Voilà pourquoi je défendrai que la première mesure qui doit être prise soit une révision de la Constitution : la mesure la plus urgente consiste d’abord en la  reconnaissance aux générations futures de la propriété de nos ressources naturelles. Et que tout débat politique réel ne peut faire l’économie de cette définition du droit de propriété. La véritable révolution commence avec ce changement. La société doit cesser de vivre de la rente et l’Etat doit cesser d’y trouver sa légitimité. Il faut voir que cette fonction de distribution est ce qui nous vaut un état d’urgence. Nous devons cesser de nous disputer un bien qui ne nous appartient pas, un bien qui est celui de toutes les générations futures, qui en retour détruit tous nos biens réels. Nous avons devant nous l’exemple de la Norvège. Le pétrole, cette « richesse non renouvelable », ne nous appartient pas et nous en disposons effectivement comme s’il ne nous appartenait pas. Il doit être considéré comme un bien prêté par les générations futures aux générations présentes. La rente qui a été investie dans les infrastructures, le logement, doit être considéré comme un prêt du futur au présent. C’est sur la base du travail de chacun qu’il doit pouvoir être demandé des comptes, et non sur celle des richesses dissipées. Notre corruption est associée à notre compétition autour de ce bien non renouvelable que nous détruisons. Plus nous en dépensons, plus nous détruisons de nos capacités de création de richesse. Et cela pour défendre un pouvoir d’achat que nous ne pouvons améliorer en accroissant nos capacités productives. Nous avons ainsi substitué à nos importations  d’Occident celles d’Extrême-Orient beaucoup moins chères et nous avons détruit davantage de nos activités.  Nos investissements actuels avec les distributions de pouvoir d’achat et les importations qu’ils entraînent ne sont donc pas des créations mais des destructions de richesse. Nos paysages expriment notre peu de souci envers tout ce qui n’est pas consommation présente, notre mépris des générations futures. Nous appauvrissons les générations futures et nous nous vantons de nos réalisations : il faut ouvrir les yeux, cette richesse qui nous unit aujourd’hui pour nous diviser, finira par nous détruire, après avoir poursuivi la destruction de nos autres biens si nous n’y prenons pas garde.
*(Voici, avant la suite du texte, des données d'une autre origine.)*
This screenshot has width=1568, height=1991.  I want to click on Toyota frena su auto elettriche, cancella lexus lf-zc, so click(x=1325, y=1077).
Une fois que nous aurons admis l’origine de notre corruption, que nous aurons rétabli les justes propriétaires dans leurs droits, je crois que l’on pourra affirmer que le reste sera beaucoup plus facile, telle la compétition politique qui pourra alors jouer pour notre bien. Alors nous sera-t-il loisible de parler d’intérêt général, de développement durable. Le nationalisme aujourd’hui, après avoir consisté dans la nationalisation des richesses naturelles, est dans leur établissement à leur juste place, dans leur juste usage. Pour le moment, telles que nous en définissons les droits, nous en servons, elles sont un poison pour nous et les générations à venir. Cessons de nous laisser aller à nos envies et faisons en sorte que nos martyrs soient fiers de leur sacrifice et de celui à qui ils incombent la construction d’une société indépendante !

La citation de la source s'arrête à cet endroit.